Two movies with small norm of the difference between their feature vectors are similar.

### Implementation Detail: Mean Normalization
If a user doesn't have any movies for ratings yet, then the predicted ratings for this user would be zero for all movies. But it might be reasonable to predict the ratings as the average rating for that movie from other users. 

One can calculate the average ratings for all movies, and then substract that from the $Y$ matrix to construct a new $Y$. The new $Y$ is then used for training, and the predicted ratings for the user without any ratings yet would be zero. But to get the ratings in the 0-5 scale, one need to add the average rating vector back to the prediction.

# Week 10
## Gradient Descent with Large Datasets
### Learning with Large Datasets
For large datasets, computing a gradient involves summation over all the training examples which is very computationally expensive.

One might say we can randomly sample a small dataset from the large dataset. This can be helpful in the high-bias cases where the CV error is very close to the training error and increasing the dataset size doesn't improve the CV error a lot. But for the high-variance cases, increasing the dataset size can lead to significant reduction of the CV error, so it is desirable to use a large dataset. We can plot the learning curve (training and CV errors with respect to training set size) to get an idea.
 
### Stochastic Gradient Descent
The original implementationof gradient descent is also called the batch gradient descent which involves summation over all the training examples.

Steps:
1. Randomly shuffle the dataset.
2. Loop through the entire dataset, and in each iteration, use only one training example to update the gradient.
3. Run step 2 multiple times (1-10). If the dataset is large, maybe once is sufficient.

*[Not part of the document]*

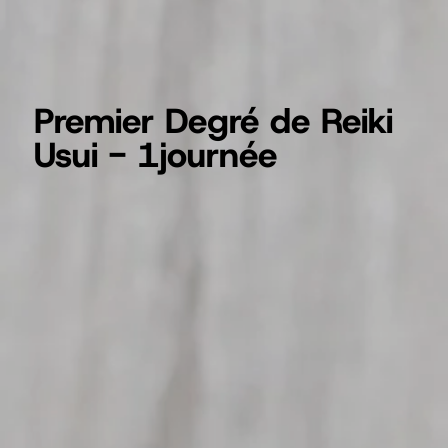
Premier Degré de Reiki
Usui - 1journée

SGD won't converge to the global optimum, instead the final solution will be trapped in a small terminal set. 

### Mini-Batch Gradient Descent
Somewhere in between the batch gradient descent and stochastic gradient descent. For each iteration, it typically uses 2 to 100 examples. It could be faster than SGD.

### SGD Convergence
For the batch gradient descent, we can plot the training error as a function of the number of iterations to see how it converges. For SGD, we can compute $cost(\theta,(x^{(i)},y^{(i)}))=(h_\theta(x^{(i)})-y^{(i)})^2/2$ before updating $\theta$ using $(x^{(i)},y^{(i)})$. The reason to do it before updating $\theta$ using that training example is, after the update, that cost function is expected to be small.

With this, to check the convergence of SGD, we can plot the cost function averaged over the last, say, 1000 examples process by the algorithm. We expect this curve to be decreasing, likely in a non-smooth way. To smooth it or sometimes to better see the trend rather than the noise, we can increase the sample size we average over. If it's increasing, the algorithm is diverging, and we can consider using a smaller learning rate.

If we want SGD to converge, we can slowly decrease the learning rate over time, e.g., $\alpha=\frac{c_1}{Iteration No.+c_2}$. Many people don't use it because two additional parameters need to be determined.